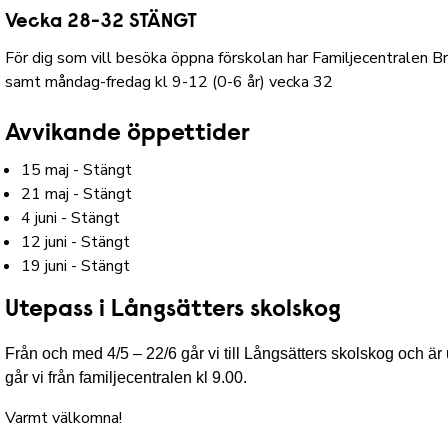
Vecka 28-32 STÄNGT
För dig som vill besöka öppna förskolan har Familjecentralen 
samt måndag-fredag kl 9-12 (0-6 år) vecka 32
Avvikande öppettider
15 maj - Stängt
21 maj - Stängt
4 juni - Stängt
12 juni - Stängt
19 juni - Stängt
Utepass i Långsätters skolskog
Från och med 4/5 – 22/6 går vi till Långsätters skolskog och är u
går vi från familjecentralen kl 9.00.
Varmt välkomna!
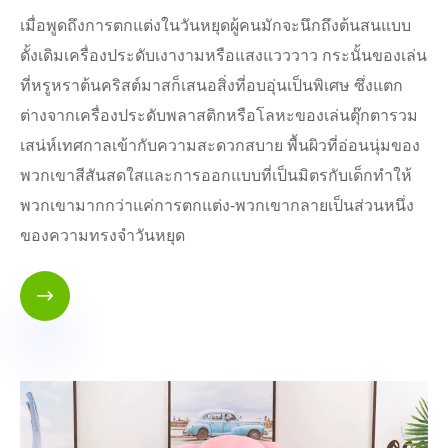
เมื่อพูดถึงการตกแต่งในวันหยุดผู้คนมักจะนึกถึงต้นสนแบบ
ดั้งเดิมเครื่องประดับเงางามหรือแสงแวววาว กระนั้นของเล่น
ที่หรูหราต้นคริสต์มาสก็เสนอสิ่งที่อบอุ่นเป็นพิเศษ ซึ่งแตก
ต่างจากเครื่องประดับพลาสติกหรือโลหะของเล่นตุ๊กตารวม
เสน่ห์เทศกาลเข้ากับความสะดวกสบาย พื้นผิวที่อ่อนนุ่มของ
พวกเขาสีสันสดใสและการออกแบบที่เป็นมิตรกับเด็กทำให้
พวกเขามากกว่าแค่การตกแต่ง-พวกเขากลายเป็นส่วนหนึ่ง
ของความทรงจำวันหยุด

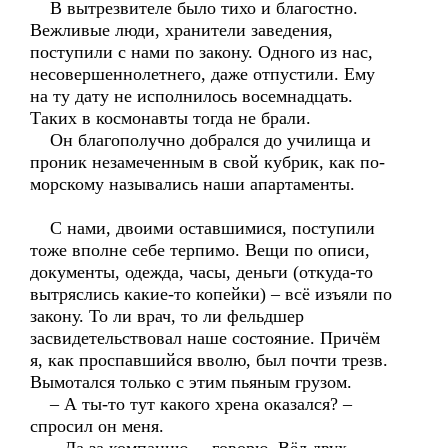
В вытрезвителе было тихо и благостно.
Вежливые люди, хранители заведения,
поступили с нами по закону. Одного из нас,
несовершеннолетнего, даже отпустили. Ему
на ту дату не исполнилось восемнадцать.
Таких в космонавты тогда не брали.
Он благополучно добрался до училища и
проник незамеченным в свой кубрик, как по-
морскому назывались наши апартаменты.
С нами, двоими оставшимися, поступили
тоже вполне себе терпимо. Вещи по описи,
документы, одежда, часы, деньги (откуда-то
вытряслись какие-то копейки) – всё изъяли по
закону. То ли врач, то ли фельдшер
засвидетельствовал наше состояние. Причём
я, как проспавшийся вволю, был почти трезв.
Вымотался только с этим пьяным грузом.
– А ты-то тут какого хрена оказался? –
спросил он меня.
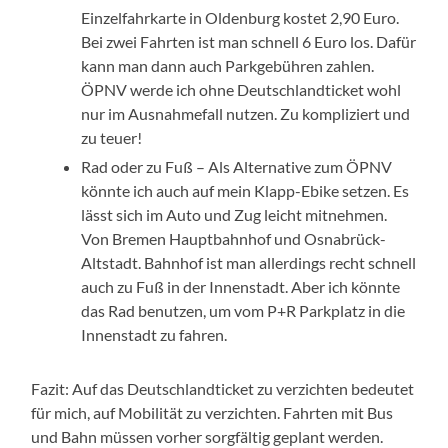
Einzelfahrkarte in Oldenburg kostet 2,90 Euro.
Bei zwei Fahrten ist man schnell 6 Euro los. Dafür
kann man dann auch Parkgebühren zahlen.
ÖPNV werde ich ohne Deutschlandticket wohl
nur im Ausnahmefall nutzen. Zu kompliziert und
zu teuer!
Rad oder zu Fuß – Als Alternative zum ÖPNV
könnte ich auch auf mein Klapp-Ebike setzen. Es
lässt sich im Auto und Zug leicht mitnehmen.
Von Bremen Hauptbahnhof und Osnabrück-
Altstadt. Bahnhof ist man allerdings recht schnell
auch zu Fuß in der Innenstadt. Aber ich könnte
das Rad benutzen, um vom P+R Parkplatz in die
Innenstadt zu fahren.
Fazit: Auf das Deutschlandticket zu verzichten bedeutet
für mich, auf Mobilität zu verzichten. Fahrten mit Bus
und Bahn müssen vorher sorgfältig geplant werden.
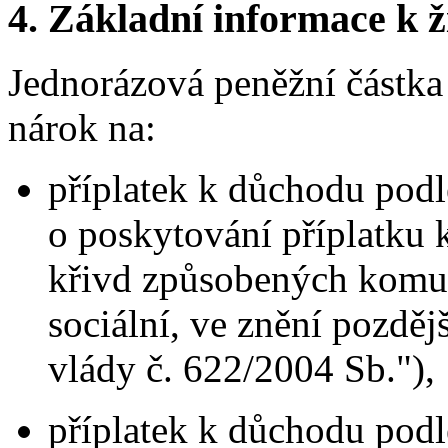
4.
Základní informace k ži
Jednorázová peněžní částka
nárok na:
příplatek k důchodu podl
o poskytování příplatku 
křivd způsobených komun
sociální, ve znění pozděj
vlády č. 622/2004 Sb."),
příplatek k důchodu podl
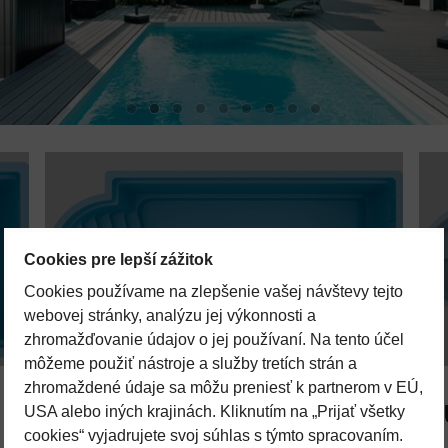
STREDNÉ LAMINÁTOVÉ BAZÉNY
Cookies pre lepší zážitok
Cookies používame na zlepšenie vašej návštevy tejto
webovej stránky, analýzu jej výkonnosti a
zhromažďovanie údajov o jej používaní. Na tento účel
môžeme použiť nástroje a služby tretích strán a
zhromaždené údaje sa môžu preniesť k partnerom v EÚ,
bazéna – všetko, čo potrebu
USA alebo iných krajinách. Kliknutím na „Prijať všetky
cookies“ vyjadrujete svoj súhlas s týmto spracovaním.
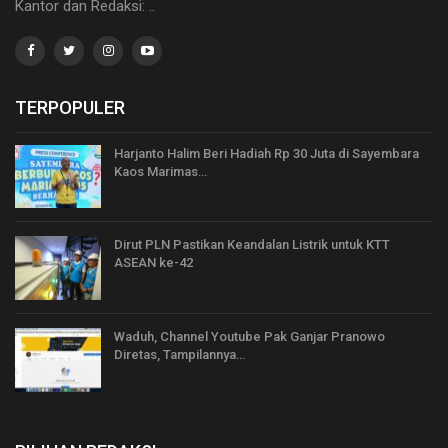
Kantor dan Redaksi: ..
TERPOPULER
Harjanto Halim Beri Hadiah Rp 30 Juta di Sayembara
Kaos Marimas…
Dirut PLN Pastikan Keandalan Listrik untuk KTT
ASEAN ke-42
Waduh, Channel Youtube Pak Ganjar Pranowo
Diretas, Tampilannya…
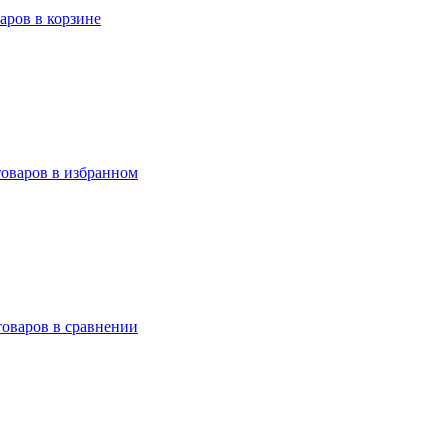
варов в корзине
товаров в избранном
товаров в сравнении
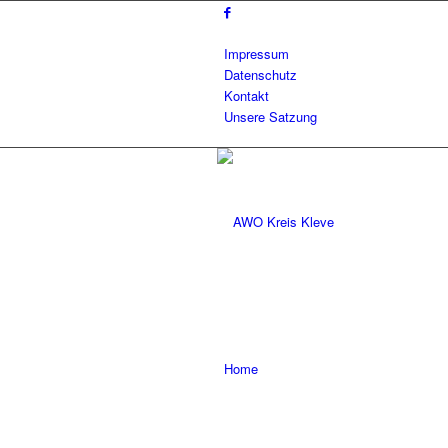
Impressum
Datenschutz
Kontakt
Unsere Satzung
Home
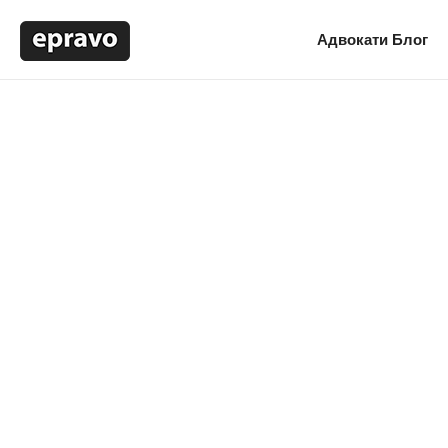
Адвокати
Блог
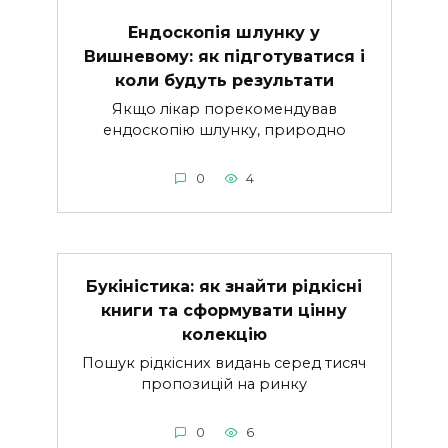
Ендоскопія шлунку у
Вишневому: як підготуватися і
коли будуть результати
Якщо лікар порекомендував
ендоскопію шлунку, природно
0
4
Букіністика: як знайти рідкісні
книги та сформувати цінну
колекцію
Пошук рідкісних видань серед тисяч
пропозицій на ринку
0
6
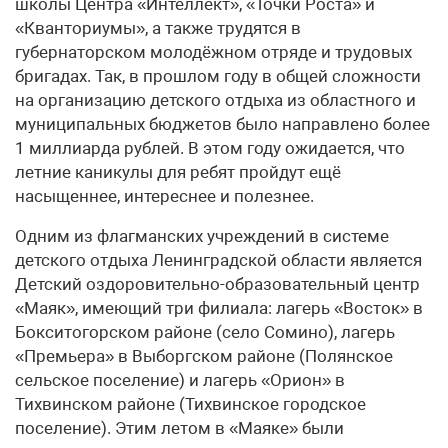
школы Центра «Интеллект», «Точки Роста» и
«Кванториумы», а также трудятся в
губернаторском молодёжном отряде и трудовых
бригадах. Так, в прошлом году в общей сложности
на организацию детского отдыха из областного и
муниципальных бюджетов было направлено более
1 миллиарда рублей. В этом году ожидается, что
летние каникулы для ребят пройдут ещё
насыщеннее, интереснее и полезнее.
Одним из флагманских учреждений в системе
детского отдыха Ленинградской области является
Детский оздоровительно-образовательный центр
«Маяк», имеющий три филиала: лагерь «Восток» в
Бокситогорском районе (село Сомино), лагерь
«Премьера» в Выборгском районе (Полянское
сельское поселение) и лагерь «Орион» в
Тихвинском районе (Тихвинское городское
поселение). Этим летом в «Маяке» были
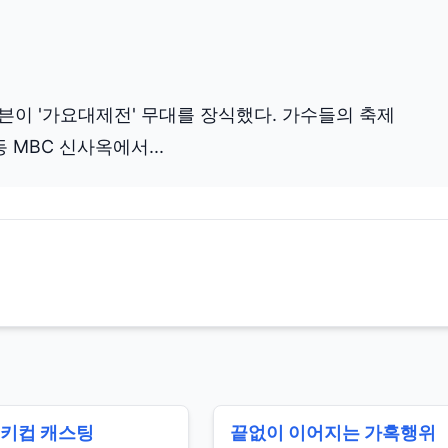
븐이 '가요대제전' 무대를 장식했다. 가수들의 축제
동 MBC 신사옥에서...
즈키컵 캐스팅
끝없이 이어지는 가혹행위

THE TASK:
Once the lines above that include "auch" are counted, report the number and nothing else.

REPLY TO THE TASK:
3